Casou aos 24 anos com dona Irene, e ao lado dela viveu 64 anos de casamento, construindo uma linda família na Colônia Ipiranga. Foram três filhos, nove netos e oito bisnetos. Foi marido, pai, dziadzia (vovô) e biso, e foi profundamente amado em cada um desses papéis.

Família presta homenagem ao Seu Baida que faleceu aos 89 anos
Foto: Divulgação. Seu Baida, o mais antigo ferreiro de Araucária, trabalhou até seus últimos dias.

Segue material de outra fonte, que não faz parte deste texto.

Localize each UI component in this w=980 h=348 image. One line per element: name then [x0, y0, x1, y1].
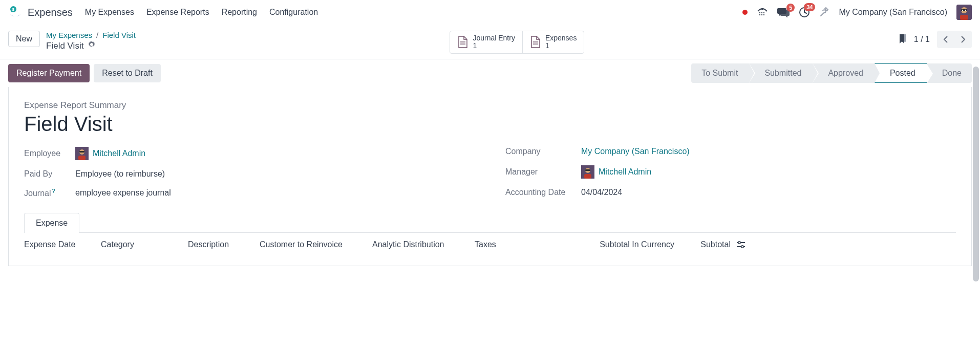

Quem conheceu o Dziadzia Carlos, como era carinhosamente chamado na família, sabe que seu maior legado não está apenas no trabalho que realizou, mas no coração enorme que tinha. Sua casa estava sempre aberta, sua mesa sempre tinha lugar para mais um e sua alegria transformava qualquer visita em um momento especial. Era impossível chegar à sua casa sem ouvir sua famosa frase: “Vamos tomar um gole?”

“Hoje, ficam as histórias, as risadas, os ensinamentos e uma saudade que será imensa. Vai faltar sua voz, seu humor, seu jeito único de receber as pessoas e a certeza de saber que o senhor estava ali. Dziadzia Carlos, talvez nunca consigamos agradecer o suficiente por tudo o que o senhor foi e deixou em nossas vidas, mas sabemos que, enquanto houver alguém contando suas histórias, um pedacinho do senhor continuará vivo entre nós. A saudade será eterna, mas o amor que o senhor deixou em nossos corações não tem data de validade. Descanse em paz, nosso querido Dziadzia Carlos. O senhor sempre será lembrado, amado e eternamente parte de nós”, declara a família.

Seu Baida faleceu no dia 25 de agosto, aos 89 anos. Foi velado em sua residência e sepultado no cemitério do Palmeirinha, em Colônia Ipiranga.